# Tundra MM1 Plow...



## CaptainJon

Hey guys, 

I am wondering if it is really true that a mm1 will not fit on the newer tundras... Or if there is a way to make it work... thank you in advance


----------



## gtmustang00

CaptainJon;1495913 said:


> Hey guys,
> 
> I am wondering if it is really true that a mm1 will not fit on the newer tundras... Or if there is a way to make it work... thank you in advance


3 plug it. If a mm2 will bolt up, a mm1 will also. I don't see why it wouldn't work, maybe im wrong.


----------



## CaptainJon

fisher says mm1 will hit the front bumper... but a mm2 wont. I have seen a truck on here with a mm1 but it was just a test not his plow just wondering if this will actually work or if i need to get a new plow.


----------



## mercer_me

Spudman has mounted a MM1 on his Tundra before. Go to http://www.plowsite.com/showthread.php?t=133037&highlight=tundra to see pictures.


----------



## CaptainJon

Ya I saw that but he didn't plow with it. Fisher says it will hit the bumper. Does anyone have real life test? I saw spudmans test fit of the 8.5 just looking for more info. Cause fisher also says we cannot put anything bigger then a 7.5 SD...


----------



## gtmustang00

Put yours on and see if it will hit. You get truckside on yet?


----------



## mercer_me

CaptainJon;1496021 said:


> Ya I saw that but he didn't plow with it. Fisher says it will hit the bumper. Does anyone have real life test? I saw spudmans test fit of the 8.5 just looking for more info. Cause fisher also says we cannot put anything bigger then a 7.5 SD...

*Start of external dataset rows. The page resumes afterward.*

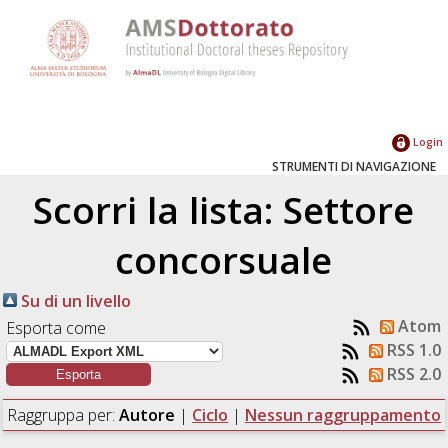
Login
STRUMENTI DI NAVIGAZIONE
Scorri la lista: Settore
concorsuale
Su di un livello
Atom
Esporta come
RSS 1.0
RSS 2.0
Raggruppa per:
Autore
|
Ciclo
|
Nessun raggruppamento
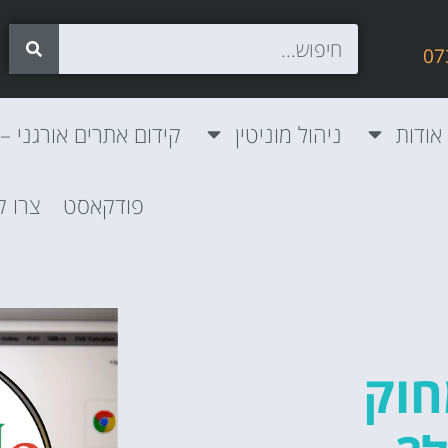
אודות
ניהול מוניטין
קידום אתרים אורגני – SEO
פודקאסט
צרו 
חוק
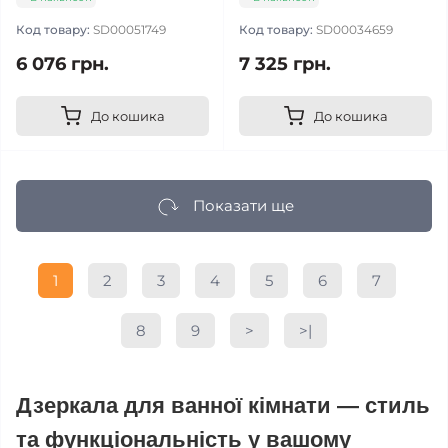
Код товару:
SD00051749
Код товару:
SD00034659
6 076 грн.
7 325 грн.
До кошика
До кошика
Показати ще
1
2
3
4
5
6
7
8
9
>
>|
Дзеркала для ванної кімнати — стиль
та функціональність у вашому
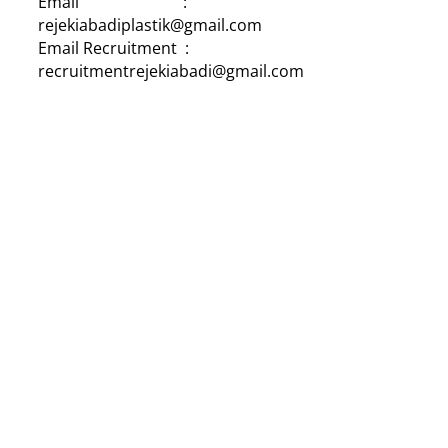
Email :
rejekiabadiplastik@gmail.com
Email Recruitment :
recruitmentrejekiabadi@gmail.com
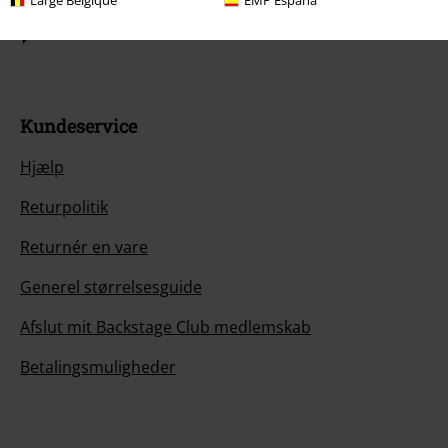
Start chat
Kundeservice
Hjælp
Returpolitik
Returnér en vare
Generel størrelsesguide
Afslut mit Backstage Club medlemskab
Betalingsmuligheder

You can put a 7.5' HD with no problems. Spudman has a 7.5' Xblade and his Tundra handles it great.


----------



## CaptainJon

I have an 8 HD that's what I am putting on if it will fit. And yes I have push plates just have to get the wiring and wire it and put the plates on. Been really busy with the club closing for the season and school and being in a wedding.


----------



## CaptainJon

It works as long as you have a grinder and some patients... pictures will come soon


----------



## jasonv

I'm not really sure what the question is, are you trying to fit an MM2 BLADE onto a Tundra with an MM1 mount?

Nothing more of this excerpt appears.